> EXERCISE DIRECTIONS
Could you reproduce the lines below from the one with "Rantasalmi (285, 1780)" through the one with "Vuokranantajan opas (113, 2185)"? Keep both ends and add nothing.

(Dataset items)
== Segment start ==
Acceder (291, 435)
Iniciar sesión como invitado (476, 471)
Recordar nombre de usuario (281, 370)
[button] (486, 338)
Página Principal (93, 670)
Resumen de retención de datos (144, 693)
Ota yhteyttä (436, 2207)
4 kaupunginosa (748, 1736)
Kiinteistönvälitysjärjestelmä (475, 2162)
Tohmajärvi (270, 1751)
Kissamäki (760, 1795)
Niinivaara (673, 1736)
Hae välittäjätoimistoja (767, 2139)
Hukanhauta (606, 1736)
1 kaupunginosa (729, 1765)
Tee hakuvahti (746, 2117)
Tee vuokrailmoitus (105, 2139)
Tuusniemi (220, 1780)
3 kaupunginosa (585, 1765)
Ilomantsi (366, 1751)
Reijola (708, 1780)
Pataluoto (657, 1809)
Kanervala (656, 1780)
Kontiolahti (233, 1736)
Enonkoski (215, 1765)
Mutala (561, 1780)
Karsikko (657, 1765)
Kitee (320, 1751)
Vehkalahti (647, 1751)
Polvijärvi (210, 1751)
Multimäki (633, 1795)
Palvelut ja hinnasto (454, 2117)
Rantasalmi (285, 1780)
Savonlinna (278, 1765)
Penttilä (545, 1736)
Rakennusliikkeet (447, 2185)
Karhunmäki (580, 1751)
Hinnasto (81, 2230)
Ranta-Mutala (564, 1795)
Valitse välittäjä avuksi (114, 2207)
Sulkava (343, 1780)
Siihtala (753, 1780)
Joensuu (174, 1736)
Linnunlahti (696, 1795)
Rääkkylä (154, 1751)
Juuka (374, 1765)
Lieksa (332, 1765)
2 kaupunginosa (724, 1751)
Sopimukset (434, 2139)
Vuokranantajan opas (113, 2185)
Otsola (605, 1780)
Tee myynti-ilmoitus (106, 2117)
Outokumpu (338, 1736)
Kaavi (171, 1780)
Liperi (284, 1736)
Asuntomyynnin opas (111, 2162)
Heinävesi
== Segment end ==
> RESULT
Rantasalmi (285, 1780)
Savonlinna (278, 1765)
Penttilä (545, 1736)
Rakennusliikkeet (447, 2185)
Karhunmäki (580, 1751)
Hinnasto (81, 2230)
Ranta-Mutala (564, 1795)
Valitse välittäjä avuksi (114, 2207)
Sulkava (343, 1780)
Siihtala (753, 1780)
Joensuu (174, 1736)
Linnunlahti (696, 1795)
Rääkkylä (154, 1751)
Juuka (374, 1765)
Lieksa (332, 1765)
2 kaupunginosa (724, 1751)
Sopimukset (434, 2139)
Vuokranantajan opas (113, 2185)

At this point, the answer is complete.